I would like to pause here for a few moments to consider populist demagoguery. In ancient Athens, the demagogue was a leader of the public who provoked their anger against the rich and the corrupt rulers. At first, the term did not have negative connotations; these developed with the emergence of demagogic political discourse in the form of incitement that did not balk at exploiting ignorance of their audience and the preconceptions they had. It also gave expression to what the people wanted to hear. This does not suppose the speaker’s belief in everything he says. He might be ideological and believe what he’s saying, but designs a demagogic discourse according to what he thinks people want to hear based on instincts, leanings, and fears, buried or open. Then again, he might not be ideological, perhaps just cynical (in the modern and contemporary sense, opposite to that of the ancient Greek philosophical sense). This happens when the populist political goal is to reach power by any means.

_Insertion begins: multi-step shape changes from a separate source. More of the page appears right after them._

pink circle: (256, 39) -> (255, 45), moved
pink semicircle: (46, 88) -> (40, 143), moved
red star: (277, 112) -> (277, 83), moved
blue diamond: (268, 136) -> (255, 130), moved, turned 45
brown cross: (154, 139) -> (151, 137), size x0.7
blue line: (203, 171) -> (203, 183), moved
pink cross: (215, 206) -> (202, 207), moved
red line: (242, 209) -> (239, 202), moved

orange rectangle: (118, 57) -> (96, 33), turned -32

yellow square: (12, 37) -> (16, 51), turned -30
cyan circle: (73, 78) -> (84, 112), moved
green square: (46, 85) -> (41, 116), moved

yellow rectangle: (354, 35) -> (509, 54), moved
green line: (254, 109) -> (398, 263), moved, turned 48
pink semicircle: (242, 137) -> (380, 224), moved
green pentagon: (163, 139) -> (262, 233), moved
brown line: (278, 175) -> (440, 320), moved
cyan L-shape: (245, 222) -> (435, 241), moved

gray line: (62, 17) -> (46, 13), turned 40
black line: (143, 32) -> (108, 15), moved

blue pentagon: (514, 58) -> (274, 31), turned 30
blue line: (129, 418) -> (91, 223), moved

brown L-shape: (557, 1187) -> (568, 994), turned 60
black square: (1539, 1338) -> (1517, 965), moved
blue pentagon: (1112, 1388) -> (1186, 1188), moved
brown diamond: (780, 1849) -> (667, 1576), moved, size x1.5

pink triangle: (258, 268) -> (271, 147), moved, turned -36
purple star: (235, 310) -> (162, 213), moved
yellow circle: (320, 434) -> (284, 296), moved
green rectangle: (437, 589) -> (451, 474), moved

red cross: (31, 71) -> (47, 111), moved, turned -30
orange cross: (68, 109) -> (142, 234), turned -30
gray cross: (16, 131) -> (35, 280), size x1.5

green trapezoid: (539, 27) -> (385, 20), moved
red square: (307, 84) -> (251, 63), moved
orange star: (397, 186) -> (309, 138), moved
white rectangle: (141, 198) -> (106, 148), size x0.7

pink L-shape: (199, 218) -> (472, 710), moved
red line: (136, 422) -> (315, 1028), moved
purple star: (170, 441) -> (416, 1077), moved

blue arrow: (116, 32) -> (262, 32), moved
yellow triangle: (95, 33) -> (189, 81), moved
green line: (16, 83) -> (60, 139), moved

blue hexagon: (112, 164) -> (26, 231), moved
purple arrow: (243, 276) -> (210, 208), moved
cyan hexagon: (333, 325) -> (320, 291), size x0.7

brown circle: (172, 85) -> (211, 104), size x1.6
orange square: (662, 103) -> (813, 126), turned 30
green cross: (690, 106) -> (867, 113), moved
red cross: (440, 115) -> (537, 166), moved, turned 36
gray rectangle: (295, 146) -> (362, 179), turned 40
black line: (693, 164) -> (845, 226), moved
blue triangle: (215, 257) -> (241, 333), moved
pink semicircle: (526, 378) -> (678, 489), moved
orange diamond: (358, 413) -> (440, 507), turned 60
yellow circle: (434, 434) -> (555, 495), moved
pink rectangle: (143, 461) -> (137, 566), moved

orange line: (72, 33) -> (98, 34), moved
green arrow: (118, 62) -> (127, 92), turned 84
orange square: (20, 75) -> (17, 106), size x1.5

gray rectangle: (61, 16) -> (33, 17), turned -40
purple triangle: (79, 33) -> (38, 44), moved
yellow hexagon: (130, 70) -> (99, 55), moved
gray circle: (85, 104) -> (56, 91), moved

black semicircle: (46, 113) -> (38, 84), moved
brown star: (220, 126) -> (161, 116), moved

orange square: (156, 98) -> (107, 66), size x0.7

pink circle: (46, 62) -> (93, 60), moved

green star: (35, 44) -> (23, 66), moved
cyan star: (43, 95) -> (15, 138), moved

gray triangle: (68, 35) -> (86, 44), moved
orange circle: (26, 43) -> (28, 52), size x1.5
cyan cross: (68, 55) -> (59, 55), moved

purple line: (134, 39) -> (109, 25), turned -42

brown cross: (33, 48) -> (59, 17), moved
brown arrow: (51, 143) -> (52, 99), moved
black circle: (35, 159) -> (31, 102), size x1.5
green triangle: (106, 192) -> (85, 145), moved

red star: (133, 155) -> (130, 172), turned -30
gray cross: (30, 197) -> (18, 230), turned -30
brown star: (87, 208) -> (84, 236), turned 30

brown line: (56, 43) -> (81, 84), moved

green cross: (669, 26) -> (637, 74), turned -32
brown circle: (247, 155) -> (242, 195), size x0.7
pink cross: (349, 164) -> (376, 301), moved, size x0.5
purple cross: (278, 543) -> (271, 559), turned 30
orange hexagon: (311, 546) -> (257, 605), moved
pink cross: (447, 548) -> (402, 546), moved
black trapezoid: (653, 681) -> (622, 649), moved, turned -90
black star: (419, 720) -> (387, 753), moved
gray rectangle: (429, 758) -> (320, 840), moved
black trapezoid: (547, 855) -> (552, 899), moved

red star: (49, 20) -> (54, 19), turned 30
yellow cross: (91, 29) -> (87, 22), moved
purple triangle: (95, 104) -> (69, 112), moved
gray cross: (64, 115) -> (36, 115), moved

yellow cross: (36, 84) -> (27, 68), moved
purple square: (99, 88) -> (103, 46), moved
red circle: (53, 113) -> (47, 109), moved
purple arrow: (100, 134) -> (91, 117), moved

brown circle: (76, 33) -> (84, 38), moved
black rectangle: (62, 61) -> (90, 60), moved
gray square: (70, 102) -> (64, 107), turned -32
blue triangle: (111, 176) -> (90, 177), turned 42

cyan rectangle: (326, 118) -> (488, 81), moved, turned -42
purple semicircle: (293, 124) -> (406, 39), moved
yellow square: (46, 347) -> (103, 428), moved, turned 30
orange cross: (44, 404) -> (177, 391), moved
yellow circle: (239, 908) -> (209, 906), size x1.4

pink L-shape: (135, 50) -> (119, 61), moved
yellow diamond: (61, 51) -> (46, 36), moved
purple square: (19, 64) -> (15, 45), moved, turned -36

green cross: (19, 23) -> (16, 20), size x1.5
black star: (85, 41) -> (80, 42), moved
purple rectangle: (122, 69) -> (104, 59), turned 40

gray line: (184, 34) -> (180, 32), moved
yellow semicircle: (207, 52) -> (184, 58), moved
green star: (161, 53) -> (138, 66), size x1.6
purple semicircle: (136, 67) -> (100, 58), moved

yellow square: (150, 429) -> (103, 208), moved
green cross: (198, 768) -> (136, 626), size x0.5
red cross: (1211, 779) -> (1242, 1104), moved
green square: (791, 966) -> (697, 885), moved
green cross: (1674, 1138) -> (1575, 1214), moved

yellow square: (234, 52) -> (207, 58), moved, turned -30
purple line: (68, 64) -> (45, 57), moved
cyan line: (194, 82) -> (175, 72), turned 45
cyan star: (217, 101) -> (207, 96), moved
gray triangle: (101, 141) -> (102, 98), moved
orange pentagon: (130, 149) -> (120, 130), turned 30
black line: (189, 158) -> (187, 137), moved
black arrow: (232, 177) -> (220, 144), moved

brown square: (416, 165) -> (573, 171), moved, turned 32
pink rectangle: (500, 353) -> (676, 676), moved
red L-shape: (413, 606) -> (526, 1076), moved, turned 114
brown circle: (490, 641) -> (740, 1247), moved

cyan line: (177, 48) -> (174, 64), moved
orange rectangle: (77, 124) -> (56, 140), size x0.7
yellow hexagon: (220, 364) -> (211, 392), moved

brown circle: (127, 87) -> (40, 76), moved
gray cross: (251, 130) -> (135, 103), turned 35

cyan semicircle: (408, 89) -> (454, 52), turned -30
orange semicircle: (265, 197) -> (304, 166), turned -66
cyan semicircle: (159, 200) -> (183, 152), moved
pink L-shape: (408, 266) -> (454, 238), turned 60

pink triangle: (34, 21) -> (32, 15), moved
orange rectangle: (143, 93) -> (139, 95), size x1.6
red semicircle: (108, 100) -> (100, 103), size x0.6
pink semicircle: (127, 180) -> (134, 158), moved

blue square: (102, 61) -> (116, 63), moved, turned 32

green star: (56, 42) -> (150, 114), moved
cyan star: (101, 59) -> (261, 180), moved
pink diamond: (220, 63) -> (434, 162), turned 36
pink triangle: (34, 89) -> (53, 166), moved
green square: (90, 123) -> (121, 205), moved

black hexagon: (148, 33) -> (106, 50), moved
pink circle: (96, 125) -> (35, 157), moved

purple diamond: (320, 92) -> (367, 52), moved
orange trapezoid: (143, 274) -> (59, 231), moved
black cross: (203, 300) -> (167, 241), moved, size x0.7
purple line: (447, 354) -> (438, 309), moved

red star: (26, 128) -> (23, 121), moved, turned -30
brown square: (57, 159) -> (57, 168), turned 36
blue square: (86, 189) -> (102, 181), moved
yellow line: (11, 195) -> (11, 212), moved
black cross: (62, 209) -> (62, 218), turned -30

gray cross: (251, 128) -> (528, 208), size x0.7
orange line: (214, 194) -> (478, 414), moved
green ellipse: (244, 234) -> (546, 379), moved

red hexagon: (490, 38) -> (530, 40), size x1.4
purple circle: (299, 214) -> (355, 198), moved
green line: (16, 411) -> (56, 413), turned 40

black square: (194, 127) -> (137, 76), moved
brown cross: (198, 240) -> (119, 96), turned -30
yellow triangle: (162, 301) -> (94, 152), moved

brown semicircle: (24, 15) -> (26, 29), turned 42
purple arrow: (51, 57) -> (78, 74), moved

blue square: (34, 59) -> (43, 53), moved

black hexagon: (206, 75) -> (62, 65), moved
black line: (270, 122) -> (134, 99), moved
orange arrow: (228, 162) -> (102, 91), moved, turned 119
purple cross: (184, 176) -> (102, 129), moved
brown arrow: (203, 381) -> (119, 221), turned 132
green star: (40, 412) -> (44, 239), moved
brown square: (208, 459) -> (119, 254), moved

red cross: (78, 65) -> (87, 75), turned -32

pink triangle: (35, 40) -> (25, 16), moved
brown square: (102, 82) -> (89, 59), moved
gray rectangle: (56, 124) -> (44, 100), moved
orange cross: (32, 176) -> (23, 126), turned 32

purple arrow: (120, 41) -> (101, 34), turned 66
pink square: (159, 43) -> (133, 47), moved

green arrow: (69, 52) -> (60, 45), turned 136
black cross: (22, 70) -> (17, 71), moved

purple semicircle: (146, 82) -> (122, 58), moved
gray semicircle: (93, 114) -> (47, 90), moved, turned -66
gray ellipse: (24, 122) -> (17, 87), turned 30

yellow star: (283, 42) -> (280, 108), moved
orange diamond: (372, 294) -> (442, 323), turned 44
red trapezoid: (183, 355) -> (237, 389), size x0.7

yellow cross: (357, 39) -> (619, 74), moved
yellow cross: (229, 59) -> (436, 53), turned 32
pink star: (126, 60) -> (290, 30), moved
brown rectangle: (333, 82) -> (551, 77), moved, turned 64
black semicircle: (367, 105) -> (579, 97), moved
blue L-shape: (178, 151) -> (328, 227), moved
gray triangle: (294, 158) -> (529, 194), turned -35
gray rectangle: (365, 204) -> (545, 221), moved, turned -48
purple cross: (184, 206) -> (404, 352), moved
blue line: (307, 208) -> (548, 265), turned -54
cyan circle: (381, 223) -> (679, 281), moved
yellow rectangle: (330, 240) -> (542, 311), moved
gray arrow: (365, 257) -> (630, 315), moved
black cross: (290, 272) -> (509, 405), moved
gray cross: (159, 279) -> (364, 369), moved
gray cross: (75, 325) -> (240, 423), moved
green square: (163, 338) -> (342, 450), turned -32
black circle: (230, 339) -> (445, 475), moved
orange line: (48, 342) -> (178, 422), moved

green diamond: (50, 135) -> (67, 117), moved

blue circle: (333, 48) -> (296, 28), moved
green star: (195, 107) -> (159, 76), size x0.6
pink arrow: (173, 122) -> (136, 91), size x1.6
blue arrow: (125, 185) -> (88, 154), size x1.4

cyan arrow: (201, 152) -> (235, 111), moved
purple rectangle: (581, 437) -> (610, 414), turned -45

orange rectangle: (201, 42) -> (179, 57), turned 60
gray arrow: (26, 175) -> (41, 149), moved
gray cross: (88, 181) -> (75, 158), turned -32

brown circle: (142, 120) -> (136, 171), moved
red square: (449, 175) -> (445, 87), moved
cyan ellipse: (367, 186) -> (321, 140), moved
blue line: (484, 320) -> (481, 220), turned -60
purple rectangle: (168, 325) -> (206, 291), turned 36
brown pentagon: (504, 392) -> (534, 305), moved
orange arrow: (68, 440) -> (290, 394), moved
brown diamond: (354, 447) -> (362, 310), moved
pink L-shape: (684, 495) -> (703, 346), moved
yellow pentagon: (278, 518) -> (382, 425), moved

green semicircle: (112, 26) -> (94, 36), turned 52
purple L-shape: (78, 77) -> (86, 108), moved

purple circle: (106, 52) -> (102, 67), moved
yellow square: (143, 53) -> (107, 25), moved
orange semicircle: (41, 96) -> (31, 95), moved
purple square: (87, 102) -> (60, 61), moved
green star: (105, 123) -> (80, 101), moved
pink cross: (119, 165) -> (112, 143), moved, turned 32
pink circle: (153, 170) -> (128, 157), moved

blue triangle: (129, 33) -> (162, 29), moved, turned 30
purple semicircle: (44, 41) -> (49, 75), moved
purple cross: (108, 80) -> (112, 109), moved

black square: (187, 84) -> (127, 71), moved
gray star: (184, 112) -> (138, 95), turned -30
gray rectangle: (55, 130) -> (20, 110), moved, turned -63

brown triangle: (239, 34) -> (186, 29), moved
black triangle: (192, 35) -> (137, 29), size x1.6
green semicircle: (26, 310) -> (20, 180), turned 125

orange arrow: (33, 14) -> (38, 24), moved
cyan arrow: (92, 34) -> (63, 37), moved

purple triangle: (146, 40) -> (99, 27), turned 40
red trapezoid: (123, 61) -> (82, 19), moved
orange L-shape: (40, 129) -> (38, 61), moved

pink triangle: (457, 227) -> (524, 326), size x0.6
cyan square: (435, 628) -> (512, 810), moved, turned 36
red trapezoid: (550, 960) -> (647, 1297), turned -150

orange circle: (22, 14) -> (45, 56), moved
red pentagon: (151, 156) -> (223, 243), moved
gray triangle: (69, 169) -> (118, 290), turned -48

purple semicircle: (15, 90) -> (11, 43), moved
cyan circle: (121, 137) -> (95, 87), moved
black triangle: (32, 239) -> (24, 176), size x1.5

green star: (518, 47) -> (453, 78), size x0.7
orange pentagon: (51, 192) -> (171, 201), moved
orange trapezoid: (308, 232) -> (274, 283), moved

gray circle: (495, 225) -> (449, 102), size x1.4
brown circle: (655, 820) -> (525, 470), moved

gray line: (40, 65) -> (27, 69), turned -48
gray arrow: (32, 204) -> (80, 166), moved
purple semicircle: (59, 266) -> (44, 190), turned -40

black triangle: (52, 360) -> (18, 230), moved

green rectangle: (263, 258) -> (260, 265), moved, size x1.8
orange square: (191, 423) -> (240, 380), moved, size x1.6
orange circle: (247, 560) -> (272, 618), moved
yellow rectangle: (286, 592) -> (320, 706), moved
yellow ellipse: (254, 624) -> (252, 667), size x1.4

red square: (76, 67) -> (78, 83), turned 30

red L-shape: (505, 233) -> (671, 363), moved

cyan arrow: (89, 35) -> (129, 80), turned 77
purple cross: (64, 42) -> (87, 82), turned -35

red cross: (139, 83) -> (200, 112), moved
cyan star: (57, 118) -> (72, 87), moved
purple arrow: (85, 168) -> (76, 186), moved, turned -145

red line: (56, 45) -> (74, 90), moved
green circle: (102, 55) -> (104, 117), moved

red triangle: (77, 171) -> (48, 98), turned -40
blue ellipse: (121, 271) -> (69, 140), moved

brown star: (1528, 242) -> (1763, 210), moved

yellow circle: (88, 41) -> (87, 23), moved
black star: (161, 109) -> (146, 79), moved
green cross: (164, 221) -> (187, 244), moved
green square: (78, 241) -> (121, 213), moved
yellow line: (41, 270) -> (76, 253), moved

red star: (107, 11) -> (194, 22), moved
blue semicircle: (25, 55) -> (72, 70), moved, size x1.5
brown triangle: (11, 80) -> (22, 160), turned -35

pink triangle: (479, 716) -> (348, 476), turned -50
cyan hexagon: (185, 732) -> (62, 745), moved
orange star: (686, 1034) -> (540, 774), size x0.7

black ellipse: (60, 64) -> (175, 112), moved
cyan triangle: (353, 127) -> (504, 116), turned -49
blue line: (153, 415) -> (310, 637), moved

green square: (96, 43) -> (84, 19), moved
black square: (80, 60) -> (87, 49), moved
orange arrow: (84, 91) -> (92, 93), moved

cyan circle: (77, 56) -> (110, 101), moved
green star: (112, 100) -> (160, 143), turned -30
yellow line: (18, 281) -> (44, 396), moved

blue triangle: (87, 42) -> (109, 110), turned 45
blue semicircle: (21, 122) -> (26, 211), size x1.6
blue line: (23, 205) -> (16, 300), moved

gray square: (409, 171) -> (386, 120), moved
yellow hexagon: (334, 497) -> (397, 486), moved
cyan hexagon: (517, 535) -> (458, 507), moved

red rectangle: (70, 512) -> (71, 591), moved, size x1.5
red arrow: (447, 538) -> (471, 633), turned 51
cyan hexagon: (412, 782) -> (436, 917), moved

History has shown that there are flexible forms of populism that do not find it difficult to change positions and discourse according to circumstances. Although Trump certainly believes in some things he says, everything he says is demagogic and expresses what large sections of the people want to hear but are unable to say, or too ashamed to say. Perhaps he could have allied with pragmatic populists like himself to run the state after his election, but he has chosen instead to combine rewarding some of the populists who helped him during the elections. He is appointing businessmen who believe in their ability to run the state as though it were a “business” better than the politicians can, as well as ex-officers from the military and conservative politicians and others from the far right. We should not exclude the possibility that the far right, like the far left, is elitist and not necessarily demagogic, in the sense that it says what it believes to be true.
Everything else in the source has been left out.